The shadow minister for finance, Jane Hume, has said—and Peter Dutton has also said—that people will be forced back into the office five days per week because, and I quote:

It has become a right that is creating inefficiency.

She then cited a study from Stanford University to support her claim. If she had actually bothered to read the report, she would have seen that it said, and I quote: 'Working from home one or two days a week improves productivity.' Can you believe it? It's taken three years for them to come up with a single policy that's based on a report they didn't even read, let alone understand. There has been massive blowback against this because of the negative impact, especially on working parents and women. Then, when Mr Dutton was asked about this, he said—and this is a clanger—and I quote: 'There are plenty of job-sharing arrangements.' How tone-deaf can you be?

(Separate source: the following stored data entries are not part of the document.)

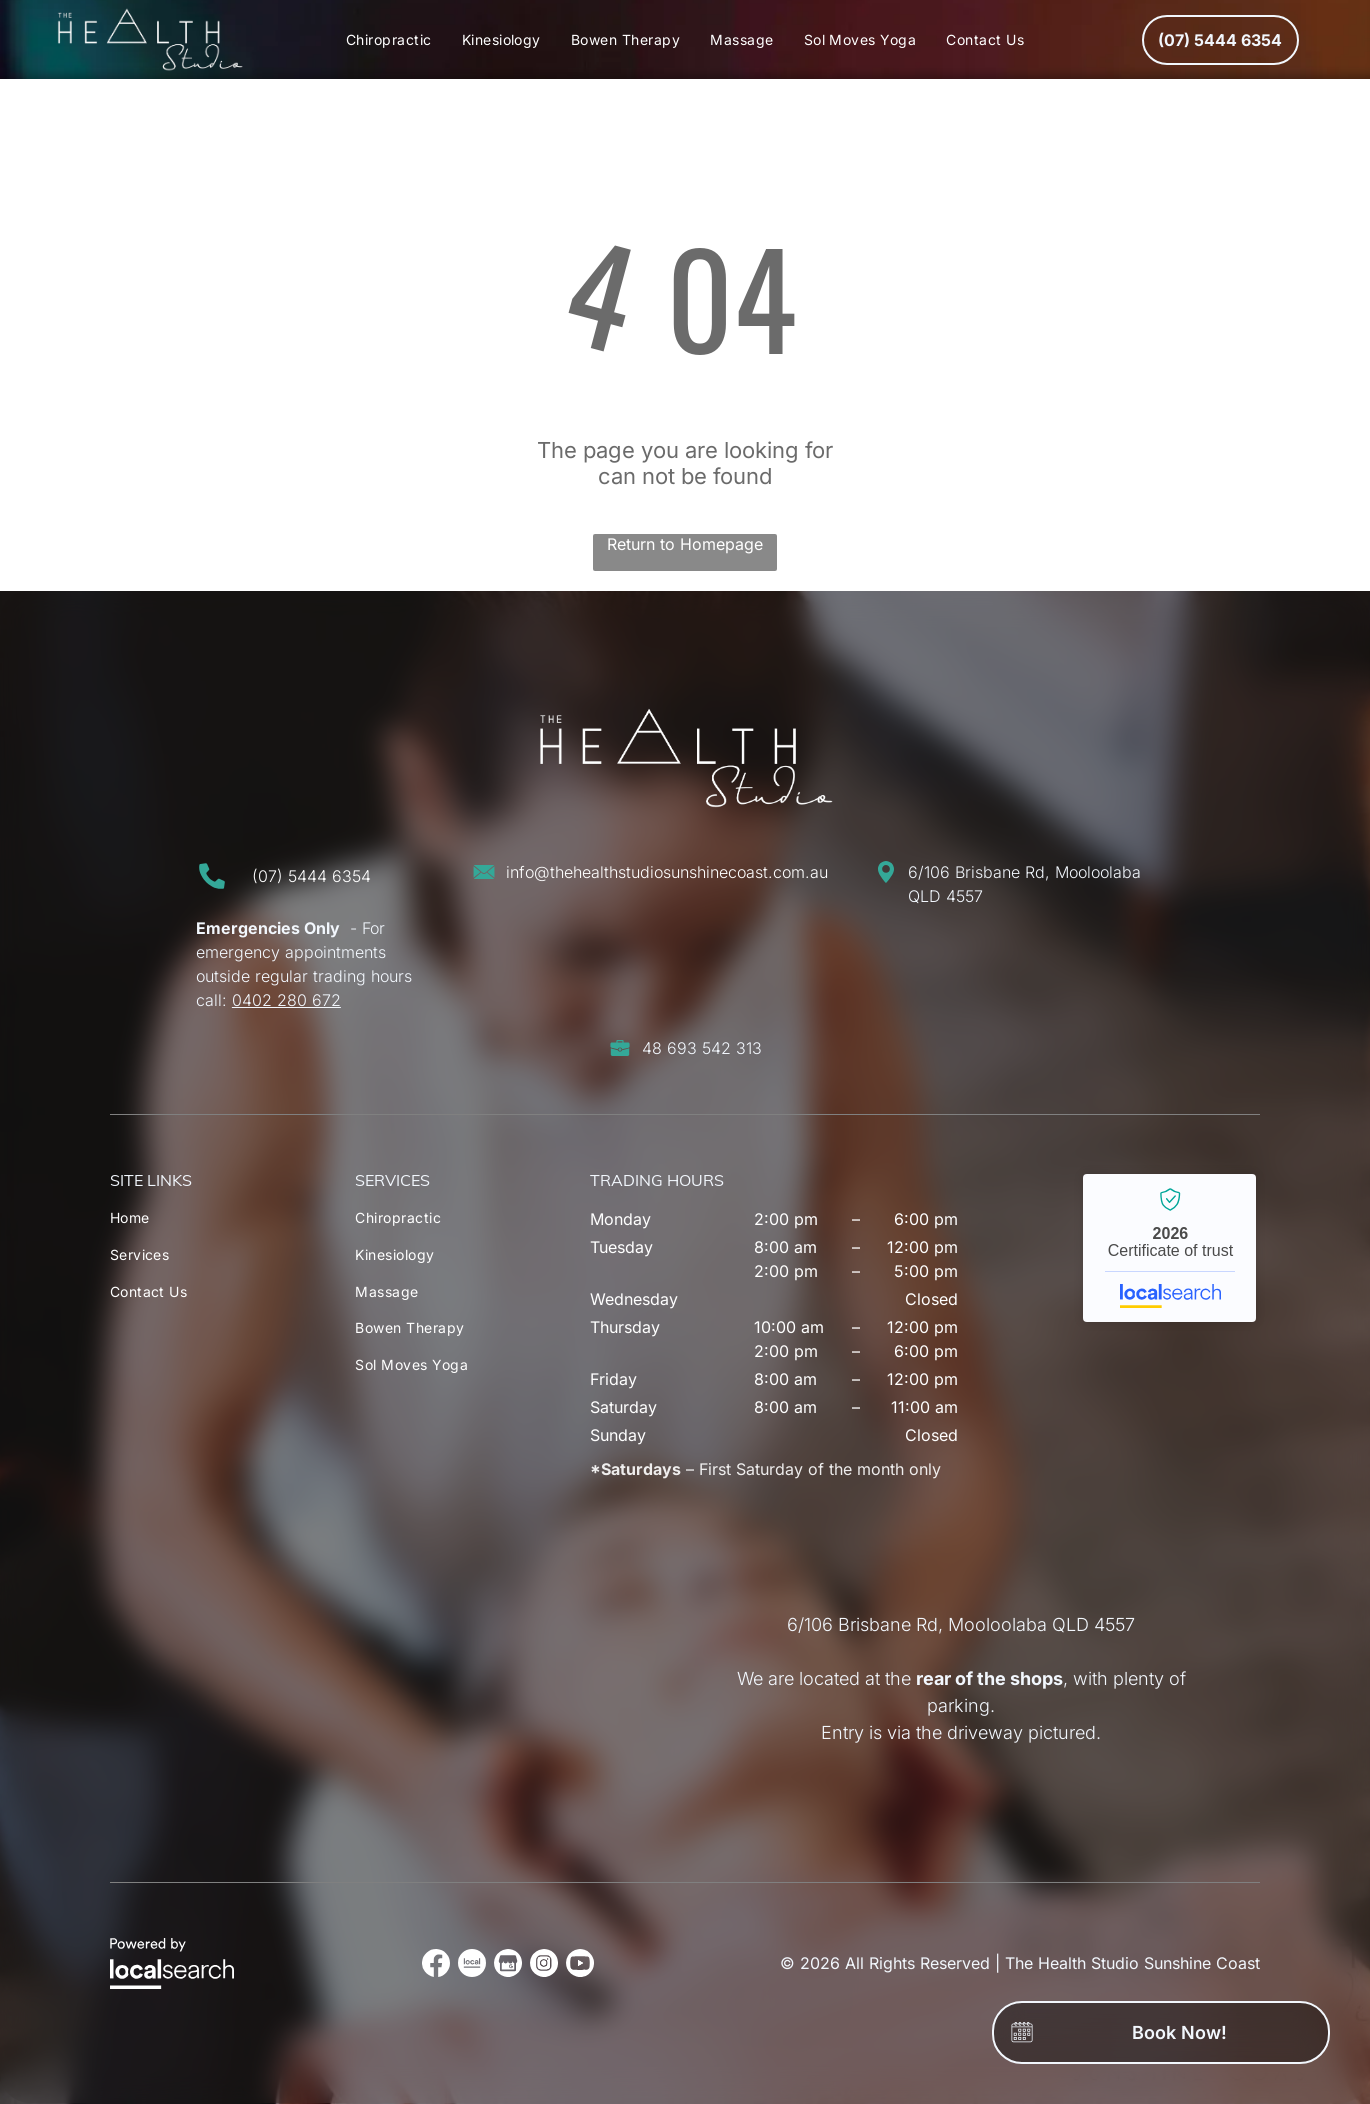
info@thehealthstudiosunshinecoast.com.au (667, 872)
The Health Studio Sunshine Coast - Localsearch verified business (1169, 1248)
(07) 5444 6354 (311, 876)
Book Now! (1179, 2032)
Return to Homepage (685, 544)
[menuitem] (389, 39)
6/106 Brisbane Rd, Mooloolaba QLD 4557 (961, 1624)
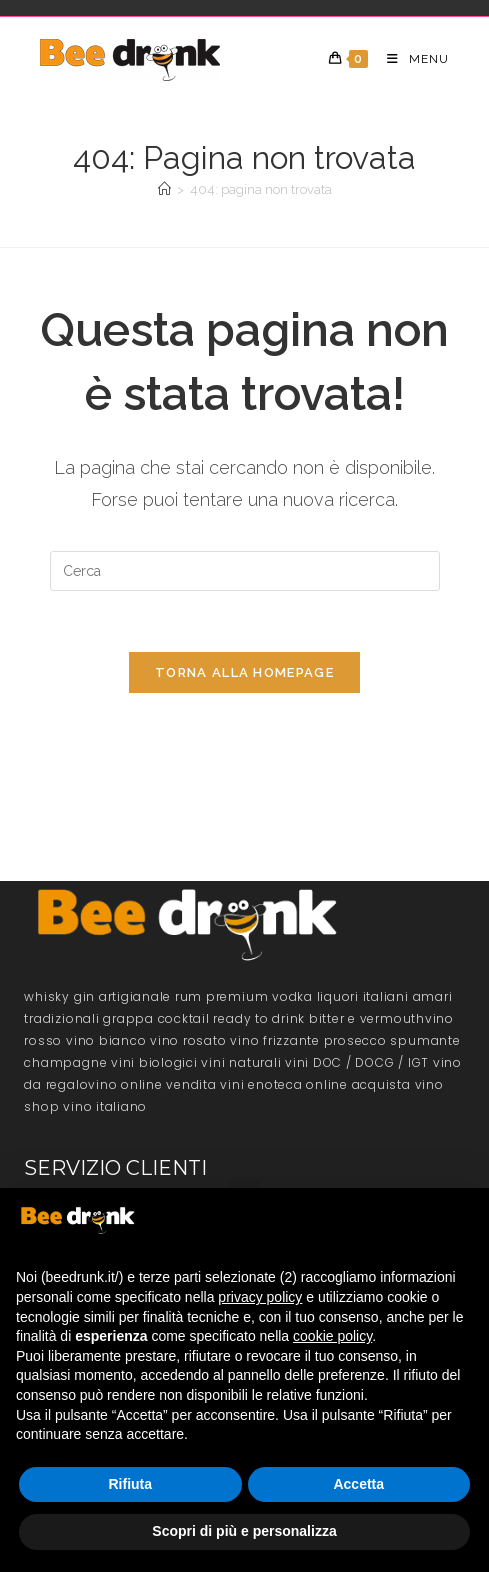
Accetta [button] (358, 1484)
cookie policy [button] (332, 1336)
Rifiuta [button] (130, 1484)
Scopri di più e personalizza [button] (244, 1531)
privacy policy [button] (260, 1297)
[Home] (164, 189)
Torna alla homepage (244, 672)
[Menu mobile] (410, 59)
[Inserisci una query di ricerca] (245, 571)
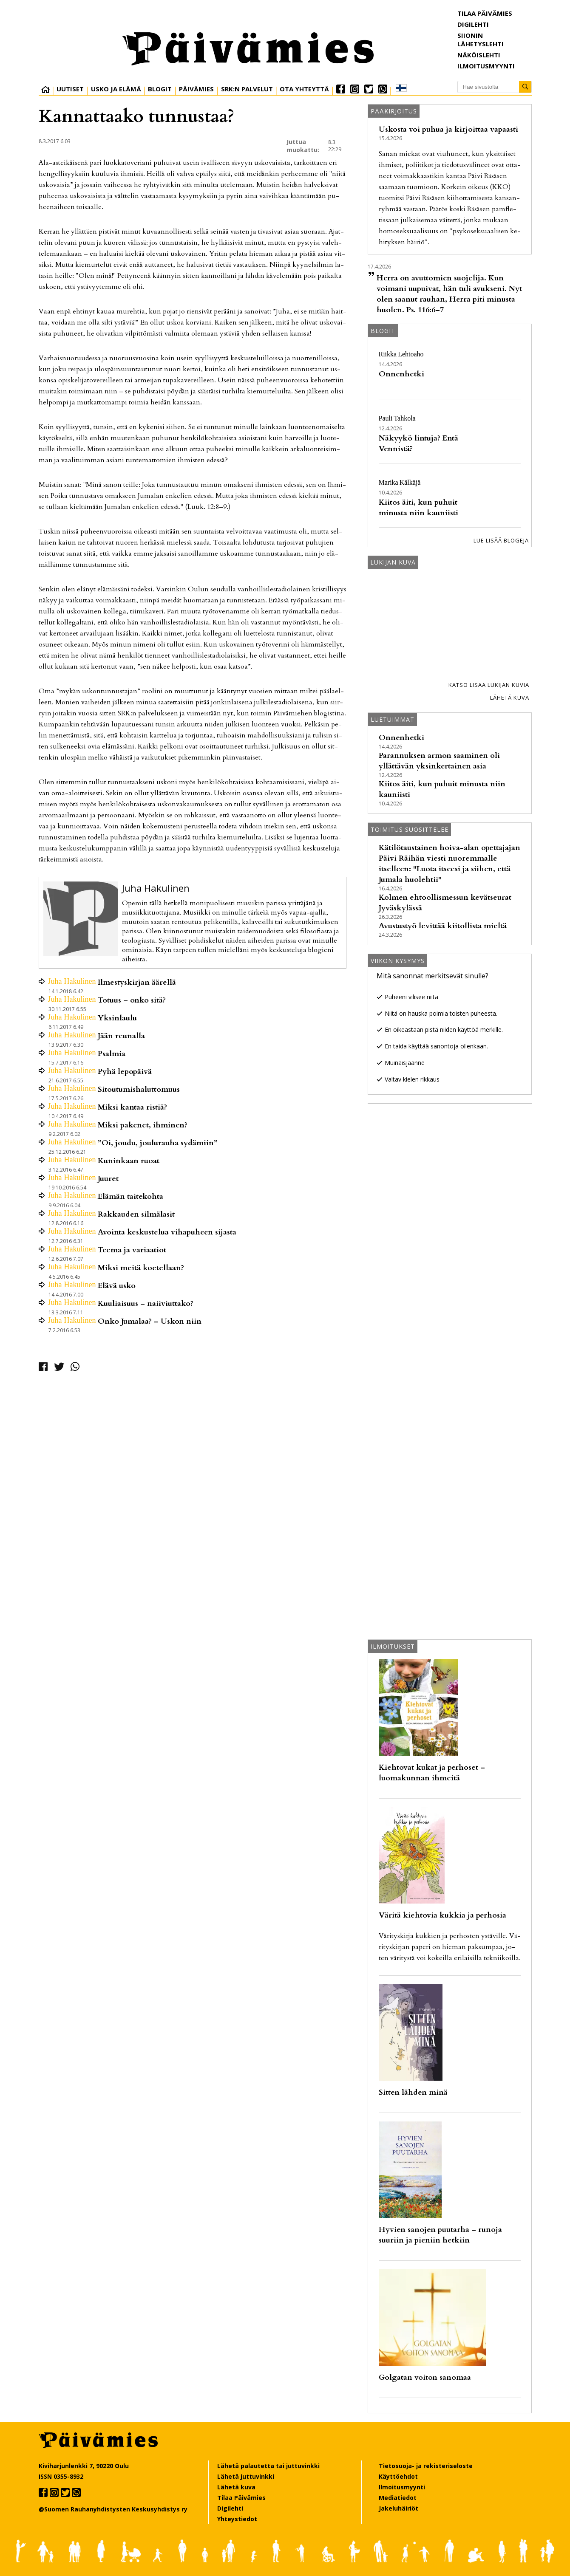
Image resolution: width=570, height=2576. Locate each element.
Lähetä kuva (509, 697)
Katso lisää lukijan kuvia (488, 685)
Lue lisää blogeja (501, 540)
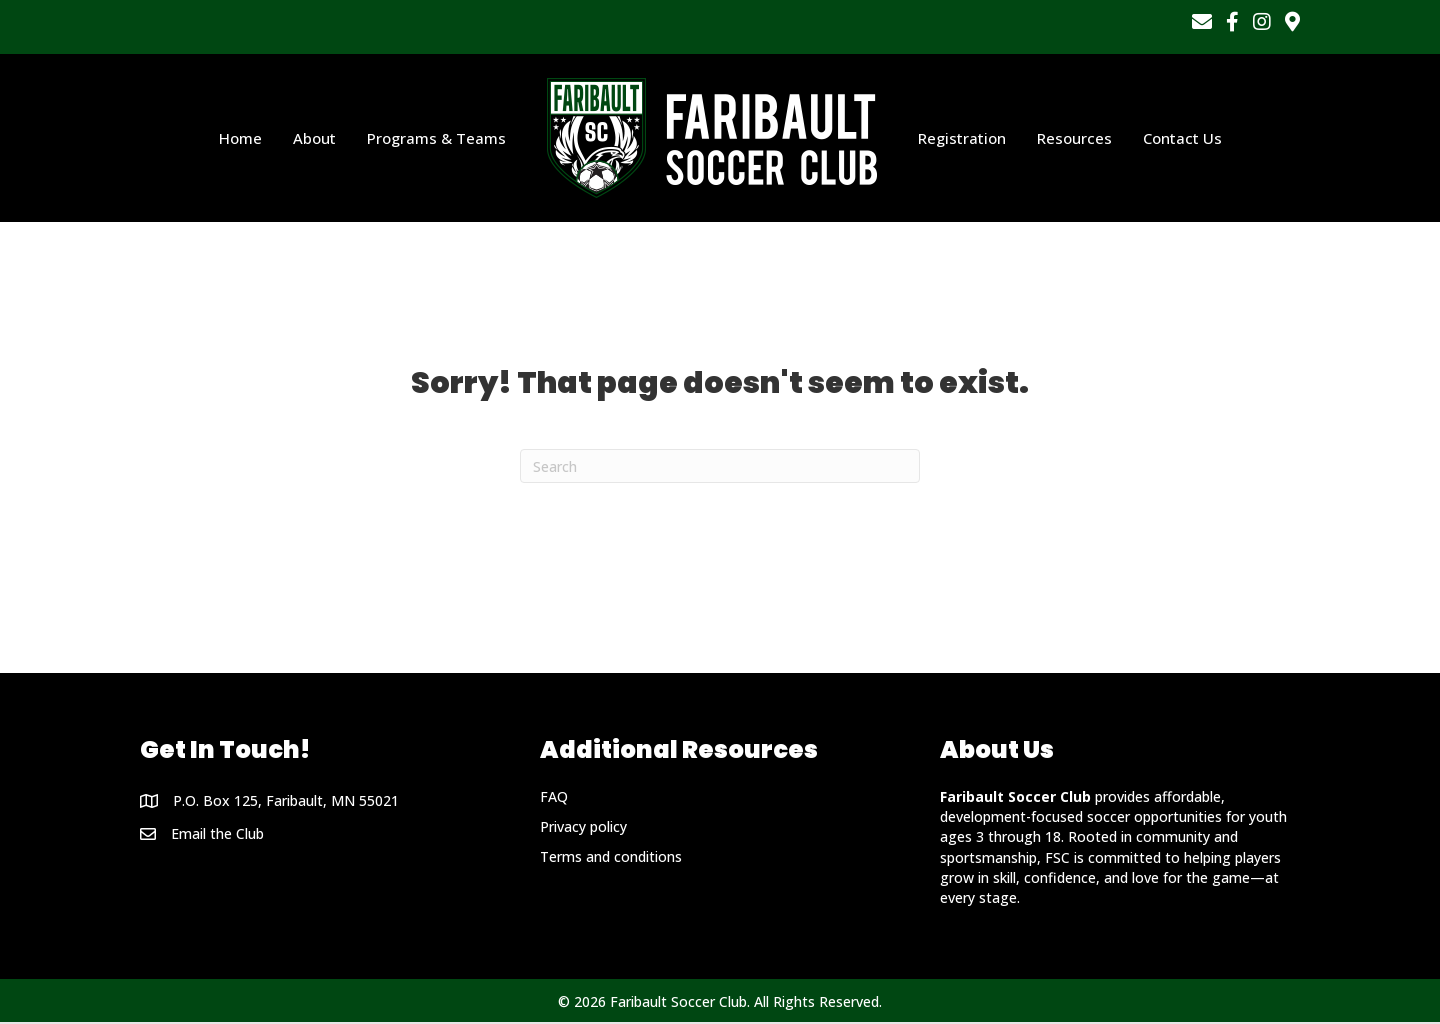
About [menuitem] (314, 139)
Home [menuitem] (240, 139)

Mr Dutton thinks that, if a working parent can't be in the office five days per week, they should just go back to working part time. He wants to go back to the days of old when many women were forced to drop out of the workforce when they had to have a child. It's just shocking. But it gets worse. Their policy will supposedly only apply to public sector workers at first. But we all know big business will follow their lead and demand everyone else back to work five days a week. New data reveals that one in three working Australians work at least one day per week from home, 320,000 people work partially from home because of caring responsibilities and 600,000 people work partially from home to save time and money from commuting. So those one in three workers are saving almost $5,000 a year on transport, parking and other savings. That is how much you'll be worse off each year if Mr Dutton gets to fulfil his dream of killing off work from home.

Whether it's his cuts to Medicare and energy bill relief or his policy of ending working from home, everything Mr Dutton says or does takes money out of the pockets of Aussie families and puts it in the pockets of his paymasters, the billionaires like Gina Rinehart and Justin Hemmes. When Peter Dutton makes cuts to please his donors, it's Australians who pay.